Molly A. Crotteau1,2, Rebecca N. Greenberger1, Bethany L. Ehlmann1, George R. Rossman1, Michelle Harris3, Peter B. Kelemen4, Damon A.H. Teagle5, The Oman Drilling Project Phase 1 Science Party6

1 Division of Geological and Planetary Sciences, California Institute of Technology, Pasadena, California 91125, United States

2 Now at Department of Earth Science, University of California Santa Barbara

3 School of Geography, Earth and Environmental Sciences, Plymouth University, Plymouth, PL4 8AA, UK

4 Department of Earth & Environmental Sciences, Columbia University, Lamont–Doherty Earth Observatory, Palisades, NY 10964, USA

5 School of Ocean and Earth Science, National Oceanography Centre Southampton, University of Southampton, European Way, Southampton, SO14 3ZH, UK

See Apendix A


ABSTRACT

Although ocean crust covers over 60% of Earth’s surface, the processes that form, cool, and alter the ocean crust are not completely understood. We utilize shortwave infrared micro-imaging spectroscopy of ~1.2km of rock cored by the International Continental Scientific Drilling Program’s Oman Drilling Project to quantify hydration of basalts/gabbros from the Samail ophiolite as a function of depth, mineralogy, and deformation. We develop a regression (R2=0.66) between area of the ~1350-1650nm OH/H2O absorption and measurements of loss on ignition of samples and apply this relationship to generate quantitative ~250 Ám/pixel hydration maps for all cores.

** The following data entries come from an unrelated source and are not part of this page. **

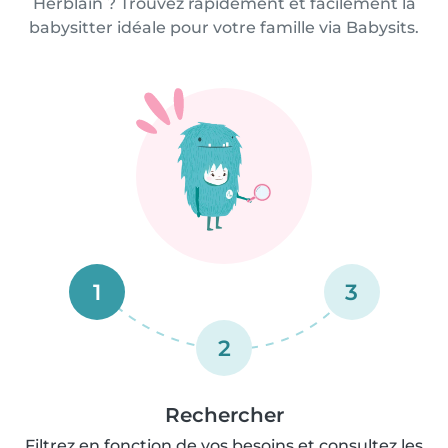
Herblain ? Trouvez rapidement et facilement la
babysitter idéale pour votre famille via Babysits.
1
3
2
Rechercher
Filtrez en fonction de vos besoins et consultez les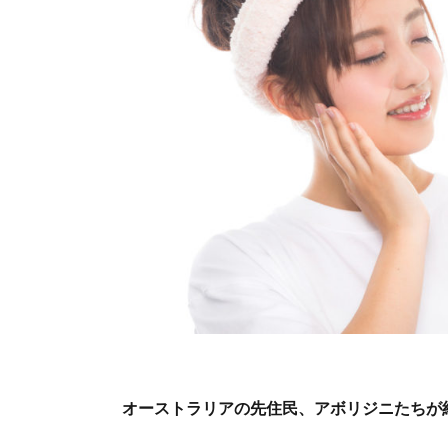
オーストラリアの先住民、アボリジニたちが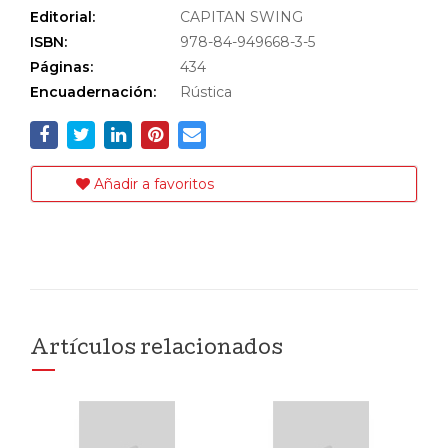
Editorial:
CAPITAN SWING
ISBN:
978-84-949668-3-5
Páginas:
434
Encuadernación:
Rústica
Añadir a favoritos
Artículos relacionados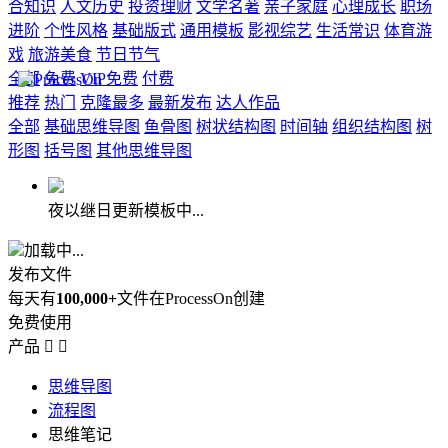
合知识
人文历史
投资理财
文学名著
亲子家庭
心理成长
职场
进阶
个性风格
基础版式
通用模板
影视综艺
生活常识
体育游
戏
旅游美食
节日节气
全部
免费
VIP免费
付费
推荐
热门
克隆最多
最新发布
达人作品
全部
基础思维导图
鱼骨图
树状结构图
时间轴
组织结构图
树
形图
括号图
其他思维导图
夜以继日更新模板中...
加载中...
发布文件
每天有
100,000+
文件在ProcessOn创建
免费使用
产品


思维导图
流程图
思维笔记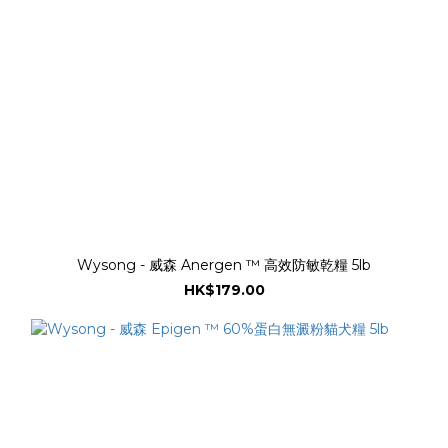
Wysong - 威森 Anergen ™ 高效防敏乾糧 5lb
HK$179.00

The lowest mean hydration is observed in the most pervasively altered dike-gabbro boundary (GT3A, H2Omean=2.1 wt%), consistent with the fact that a dominant alteration mineral, amphibole, has low H2O. The highest H2O occurs in deeper foliated and layered gabbros (GT2A, H2Omean=3.2 wt%) and layered gabbros (GT1A, H2Omean=2.8 wt%). The greater prevalence with depth of zeolite alteration phases as opposed to lower wt% H2O amphibole at shallow stratigraphic depths, as well as the occurrence of zones of intensive hydration associated with fault zones (H2Omean=5.7 wt%) lead to greater hydration of the lower ocean crust. While unlikely, some hydration may be related to obduction. This new approach provides an objective quantification of hydration in these cores, enabling an improved understanding of quantities and characteristics of ocean crust hydration. It highlights the importance of specific phases and faulting in controlling hydration, which has implications for ocean crust cooling, rheological properties, and the role of alteration in global biogeochemical cycling.